I started reading Robin Wall Kimmerer’s ‘Braiding Sweetgrass’ during lockdown, when the world seemed dark and the days were endless monotony of bad news. I had read her other book ‘Gathering Moss’ during a period of immense grief and feel like I had my perspective on life permanently changed after that. ‘Braiding Sweetgrass’ is hardly a difficult read but my own ability to stick to books over the last few years has ebbed and flowed. This winter I finally picked it up again and began to slowly pick away at it. One of the difficulties I had in finishing it, was that there is just so many ideas and examples crammed into the book. Each chapter is rife with reflections on systems that nurture and oppress us and has so much to think about, I often felt like I needed a nap each time I put it down.
One idea that I think Kimmerer returns often, is the way that our growth models and consumption is simply unsustainable. Climate and food security will not come from EVs, solar panels, or a patchwork of government regulation, but a complete overhaul of our systems as well as our own sense of ourselves and our place in the world. In particular, Kimmerer pulls apart notions of scarcity and how they are created and enforced by our current systems:
“In an essay describing hunter-gatherer peoples with few possessions as the original affluent society, anthropologist Marshall Sahlins reminds us that, “modern capitalist societies, however richly endowed, dedicate themselves to the proposition of scarcity. Inadequacy of economic means is the first principle of the world’s wealthiest peoples.” The shortage is due not to how much material wealth there actually is, but to the way in which it is exchanged or circulated. The market system artificially creates scarcity by blocking the flow between the source and the consumer. Grain may rot in the warehouse while hungry people starve because they cannot pay for it. The result is famine for some and diseases of excess for others. The very earth that sustains us is being destroyed to fuel injustice. An economy that grants personhood to corporations but denies it to the more-than-human beings: this is a Windigo economy.”
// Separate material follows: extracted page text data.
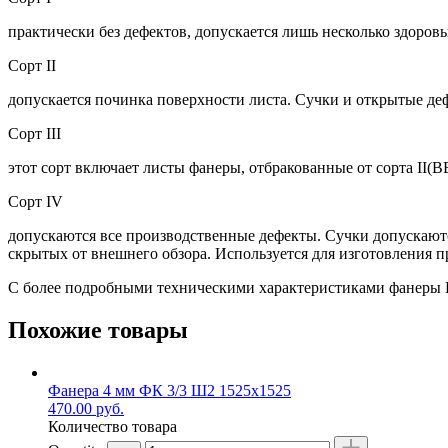
практически без дефектов, допускается лишь несколько здоро
Сорт II
допускается починка поверхности листа. Сучки и открытые д
Сорт III
этот сорт включает листы фанеры, отбракованные от сорта II(В
Сорт IV
допускаются все производственные дефекты. Сучки допускаются
скрытых от внешнего обзора. Используется для изготовления п
С более подробными техническими характеристиками фанеры 
Похожие товары
Фанера 4 мм ФК 3/3 Ш2 1525х1525
470.00
руб.
Количество товара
Kimmerer. Braiding Sweetgrass. 376
I have been thinking about this a lot. There is so much work and so much that needs to change and it often feels impossibly daunting. But viewing the world through different lenses is immensely liberating. To view food, community, and care as things that can in fact be abundant if re-prioritize, is something we can actually impact and achieve. The idea that we can only buy or spend our way out of crises is a cornerstone of late stage capitalism. Nearly everyone I talk to, regardless of their personal or political beliefs, feels this aching scarcity and long for something better. What are some ways you are re-prioritizing and cultivating abundance?